Resume

IMG_7202Guess what! In 2011, Forbes magazine publicized  a stay-at-home-mom’s annual salary as $115,000!  The calculation  was developed by a survey from salary.com. It counted these 10 jobs as typical for a SAHM:

“A day-care teacher, as household CEO, psychologist, chef, housekeeper, laundry, PC-or-Mac operator, facilities manager, janitor, and driver.” Forbes said, “The breadth of Mom’s responsibilities is beyond what most workers could ever experience day-to-day. Imagine if you had to attract and retain a candidate to fill this role?”

WUSA9 jacked us up to $143,000.00, in 2016, but the base number was $48,509 — for a 40-hour work week, the rest, overtime.

In my case, I can add educator to the list. My 22-year-old, 20-year-old and 14-year-old sons have never spent a day in public school. So I can add salaries for principal, administrator, counselor and teacher to my list. Two years ago when my husband left the family unit, I added blogger to my repertoire. Yep, another non-paying job. So now I’m 49, a single Mom, homeschooling my third son through high school. I genuinely cannot envision starting at a bottom rung and working my way up in a new career ladder.  Not that it can’t be done at my age, but I still have the homeschool job, the family house, and three tenants.  Full-time, full-concentration won’t fly. I have applied to several part-time jobs, especially those with health insurance, but the ones that require a resume? I’m at a bit of a loss.  Lately I’ve been plugging away at testing for community college credit.  Maybe that is something I can put on a resume.  Homeschool Mom doesn’t seem to work. I love that salary.com did that survey and that Forbes magazine published it. It’s nice that all those jobs added up in value to someone somewhere. To be honest, just because we do all those jobs, doesn’t mean we are good at them all, or that we like them. As far as schooling, I subcontracted everything that was over my head. Beyond elementary, the main goal was to teach them to learn any subject by their own diligence. God knows they have gaps just like any public schooled student.

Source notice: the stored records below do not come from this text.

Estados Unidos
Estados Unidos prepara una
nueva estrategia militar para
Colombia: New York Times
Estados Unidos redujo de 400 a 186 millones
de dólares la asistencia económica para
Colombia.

By salary.coms measure the jobs I qualify for are, first, “A day-care teacher.” Uh no, I did my duty with the toddler years.  I hope the next short-stuff I deal with is a relative, i.e. grandchild.  Next is “Chef.” I have seen and cleaned one too many pots of spaghetti to want to go anywhere near a kitchen.  My high schooler already cooks more than I do, maybe he will go culinary. These four, “Housekeeper, laundry, facilities manager, or janitor?”  I spent years drawing a map to the trash bins, now that the boys finally know where they are I want to enjoy a year or two with help before I’m all alone with trash duty.  I have introduced boys to a string of vacuum cleaners so long maybe I qualify as a match-maker.  But between them and the laborador I have plenty of janitorial duties to keep up with while I’m at home.  In pretty short-order (being late on a few favorite shirts will take care of this one) I got the three to do their own laundry, so if I don’t do it for them, you can’t pay me enough to do it all day somewhere else.  I think driver was on that list too, but I hate driving so much I think it’s possible I was descended from royalty. My kids are millennials, so my computer skills were obsolete by the time the first one was a teenager, so no-go there.

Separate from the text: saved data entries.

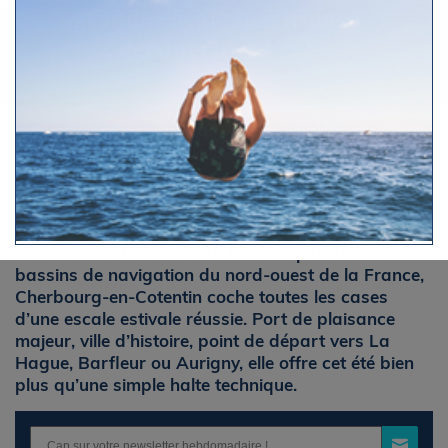
grande escale maritime à
découvrir cet été
Par Le Figaro Nautisme
Samedi 13 juin 2026 à 18h32
Face aux côtes anglaises, à portée des îles anglo-
normandes et ouverte sur l’un des plus beaux
bassins de navigation du nord-ouest de la France,
Cherbourg-en-Cotentin coche toutes les cases
d’une escale estivale réussie. Port de plaisance
majeur, ville d’histoire, point de départ vers La
Hague, Barfleur ou Aurigny, elle offre cet été bien
plus qu’une simple halte technique.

The CEO, psychologist and administrator positions are where I did the most work. It is just too bad that a translation to a salary is a non-starter. I’ve heard that a good CEO has to spend money to make money.  I’ve got half of this down pat, we spent a lot of money and made a lot of stuff, just not money.  I would say that my kids are very psychologically well-balanced, but damn if I know if that is because of me or in spite of me.

That degree sounds more and more important for me now, but I’ll admit, the prospect of being a newbie in a field as a fifty-something does not sound very inviting.  That degree also assumes I can get one of us through high school at the same time.

But for now, this is my resume.  I will find something to help keep the roof over our heads as the boys finalize their walk into independence.  I will keep learning as I teach.  Tell ya what, I’m looking forward to settling into a sustainable routine so I can continue to fill blog pages with the “breathing’s of my heart.” If being a SAHM taught me anything it’s that the best things in life don’t necessarily fill my pockets.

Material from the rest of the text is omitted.